更に本発明の特徴とする構成は品質評価部の評価結果に品質が悪いと判定された評価尺度が有りの場合に、音声素片系列探索部と品質評価部の実行回数が再選択許容回数に達したか否かを判定し、未達成の場合は重みセット設定及び設定変更部の重みセット設定変更処理を経て音声素片系列探索部の探索動作に回帰させる再選択許容回数判定部と、この再選択許容回数判定部が達成と判定した場合は現在処理対象となっているアクセント句に対しては信号処理を必要とする情報と共にその時点で探索されている音声素片系列を現在処理対象としているアクセント句の音声素片系列と決定する信号処理必要決定部と、品質評価部で品質が悪いと判定する評価尺度が無と判定された場合に、現在処理対象としているアクセント句に対しては信号系の処理を不要とする情報と共に、その時点で探索されている音声素片系列をそのアクセント句の音声素片系列と決定する信号処理不要決定部とを付加した点である。 Furthermore, in the configuration characterized by the present invention, when the evaluation result of the quality evaluation unit includes an evaluation measure determined to be of poor quality, the number of executions of the speech unit sequence search unit and the quality evaluation unit becomes the reselection allowable number of times.

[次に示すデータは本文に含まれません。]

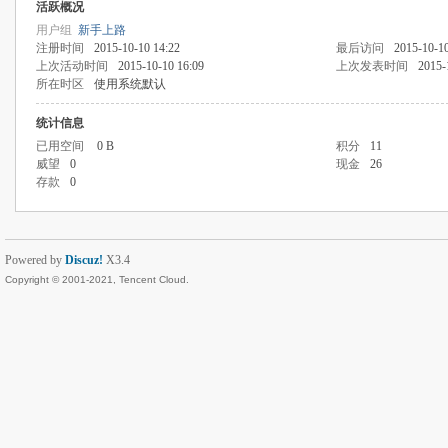
活跃概况
用户组
新手上路
注册时间
2015-10-10 14:22
最后访问
2015-10-10
上次活动时间
2015-10-10 16:09
上次发表时间
2015-
所在时区
使用系统默认
统计信息
已用空间
0 B
积分
11
威望
0
现金
26
存款
0
Powered by
Discuz!
X3.4
Copyright © 2001-2021, Tencent Cloud.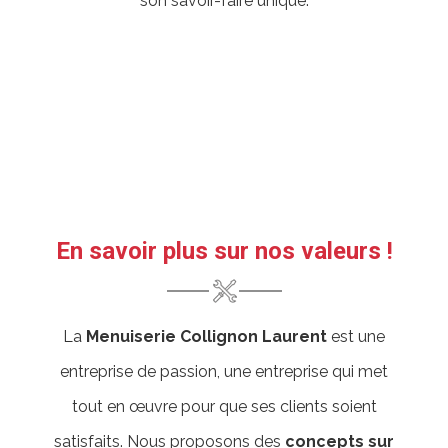
son savoir-faire unique.
En savoir plus sur nos valeurs !
La
Menuiserie Collignon Laurent
est une
entreprise de passion, une entreprise qui met
tout en œuvre pour que ses clients soient
satisfaits. Nous proposons des
concepts sur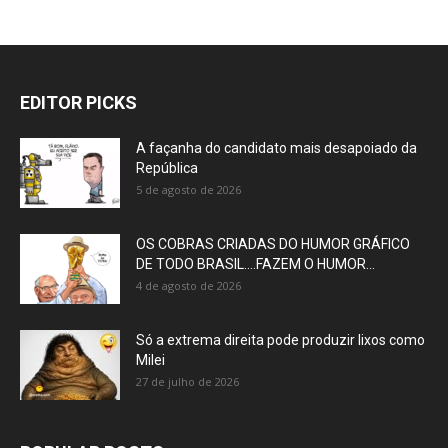
EDITOR PICKS
A façanha do candidato mais desapoiado da
República
5 de agosto de 2026
OS COBRAS CRIADAS DO HUMOR GRÁFICO
DE TODO BRASIL….FAZEM O HUMOR...
4 de agosto de 2026
Só a extrema direita pode produzir lixos como
Milei
27 de julho de 2026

Re-selection allowable number determination unit that returns to the search operation of the speech unit sequence search unit through the weight set setting change processing of the weight set setting and the setting change unit if not achieved, If the reselection allowable number determination unit determines that the achievement is achieved, the current speech processing unit is the speech unit sequence searched at that time together with information that requires signal processing for the accent phrase that is currently being processed. If there is no signal processing necessity determination unit to determine the speech unit sequence of the accent phrase and the quality evaluation unit determines that the quality evaluation unit determines that the quality is poor, for the accent phrase currently being processed, Signal system Together with the information for processing unnecessary, a point obtained by adding a signal processing required determination unit for determining a speech unit sequence being searched at that time the speech unit sequence of the prosodic phrase.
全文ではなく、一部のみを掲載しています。